Nevertheless, taking it would not only have been a large gesture, but also an important and right one.
There is a mammoth task before Merz
Because since Friday at the latest, the last should have become clear that we are in a moment of upheaval that will have dramatic consequences for Europe and Germany. Donald Trump and his government have terminated the transatlantic community of values, the most important ally is eliminated. Now a strong leadership must be created in Europe and in Germany as soon as possible.
There is a mammoth task in front of Friedrich Merz. He, who has no government experience (as his opponents have repeatedly emphasized), must now familiarize himself with the most important office in the state and make serious decisions.
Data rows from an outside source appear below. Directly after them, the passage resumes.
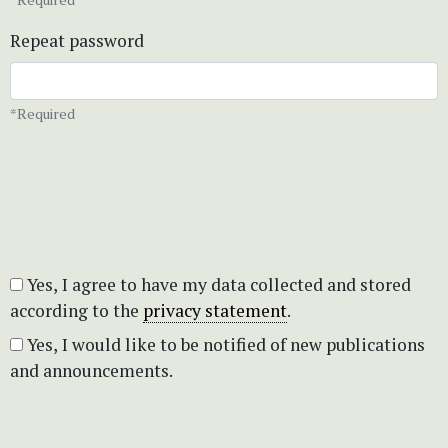
Repeat password
*Required
Yes, I agree to have my data collected and stored
according to the
privacy statement
.
Yes, I would like to be notified of new publications
and announcements.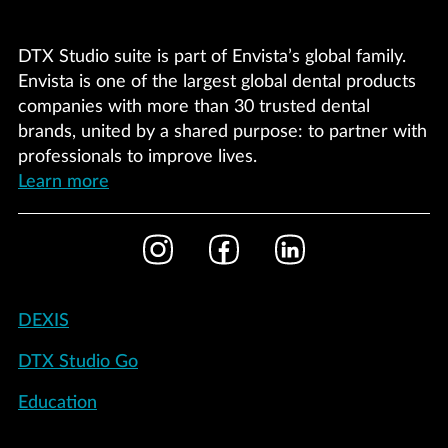
DTX Studio suite is part of Envista’s global family.
Envista is one of the largest global dental products
companies with more than 30 trusted dental
brands, united by a shared purpose: to partner with
professionals to improve lives.
Learn more
Footer
Instagram
Facebook
LinkedIn
Social
Footer
DEXIS
-
DTX Studio Go
United
States
Education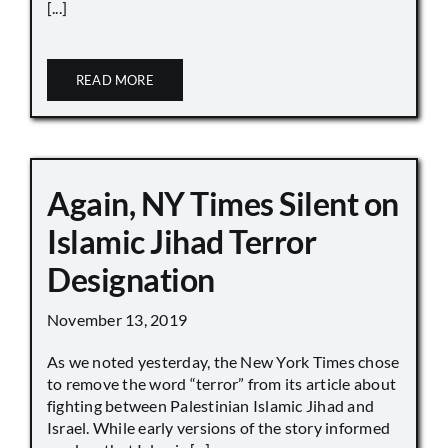
[...]
READ MORE
Again, NY Times Silent on
Islamic Jihad Terror
Designation
November 13, 2019
As we noted yesterday, the New York Times chose
to remove the word “terror” from its article about
fighting between Palestinian Islamic Jihad and
Israel. While early versions of the story informed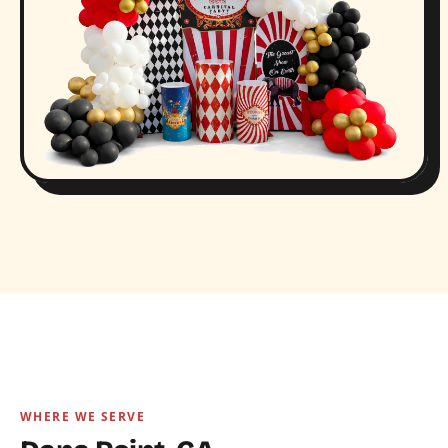
WHERE WE SERVE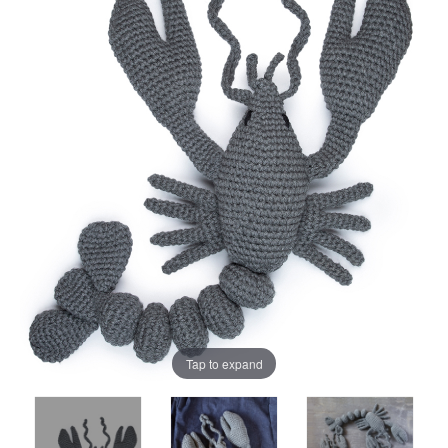
Tap to expand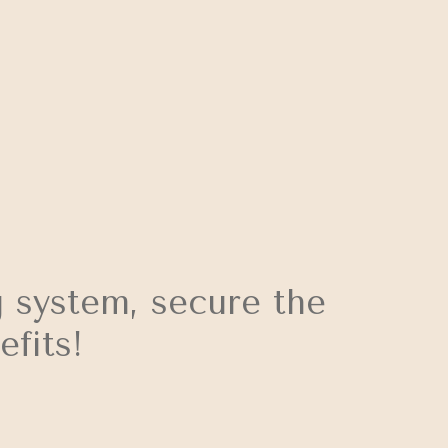
 system, secure the
fits!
Unlike his predecessors, he has no grace period for this.
If Scholz is as much close to the country as he has always emphasized, then he should now put his ego and his in parts perhaps even justified anger to the previous rival and do everything to make an optimal transition. That Merz gets a real chance of leading this country out of the crisis.
For arrogance is not the moment now
“There is no government internship, and there is no adoption,” said government spokesman Steffen Hebestreit shortly after the election. This is an attitude that can be affected in peace. But in times like these there are things that should go beyond one’s own condition.
The argument that this does not belong diplomatically are also obsolete. Trump already had his daughter Ivanka sitting on his place at the table with the other heads of state and government in his first term when visiting the 2017 G20 summit in Hamburg. Also in his second term, he demonstrates every day anew that the previous rules of governance and diplomacy have no meaning for him.
In view of the regular breaker in the White House, Germans should also think about disruption in their behavior. Everything that moves on the bottom of the constitution is legitimate. It is part of it that a Chancellor takes his successor to international meetings.
Merz will have to change
Olaf Scholz will not go down in history as a great chancellor. But he can go down in history that has proven its true size in the departure.
And Friedrich Merz will have to show that he can develop from an opposition politician, which is repeatedly controlled by impulses and prone to populist slogans. The special summit in Brussels on Thursday would be a first small opportunity.
Source: Stern

I have been working in the news industry for over 6 years, first as a reporter and now as an editor. I have covered politics extensively, and my work has appeared in major newspapers and online news outlets around the world. In addition to my writing, I also contribute regularly to 24 Hours World.